■ **EXERCISE INSTRUCTIONS**:
Word for word, write out the entries that follow, omitting all pictures.
______
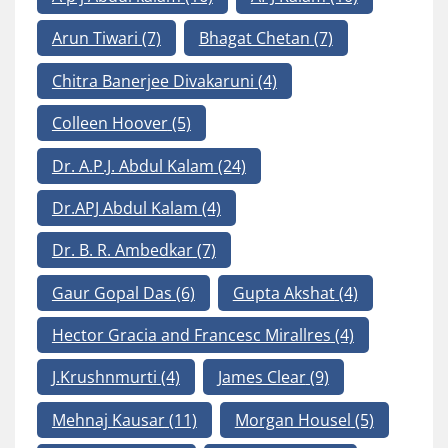
Arun Tiwari
(7)
Bhagat Chetan
(7)
Chitra Banerjee Divakaruni
(4)
Colleen Hoover
(5)
Dr. A.P.J. Abdul Kalam
(24)
Dr.APJ Abdul Kalam
(4)
Dr. B. R. Ambedkar
(7)
Gaur Gopal Das
(6)
Gupta Akshat
(4)
Hector Gracia and Francesc Mirallres
(4)
J.Krushnmurti
(4)
James Clear
(9)
Mehnaj Kausar
(11)
Morgan Housel
(5)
______
■ **RESULT FOR THIS EXERCISE**:
Arun Tiwari
(7)
Bhagat Chetan
(7)
Chitra Banerjee Divakaruni
(4)
Colleen Hoover
(5)
Dr. A.P.J. Abdul Kalam
(24)
Dr.APJ Abdul Kalam
(4)
Dr. B. R. Ambedkar
(7)
Gaur Gopal Das
(6)
Gupta Akshat
(4)
Hector Gracia and Francesc Mirallres
(4)
J.Krushnmurti
(4)
James Clear
(9)
Mehnaj Kausar
(11)
Morgan Housel
(5)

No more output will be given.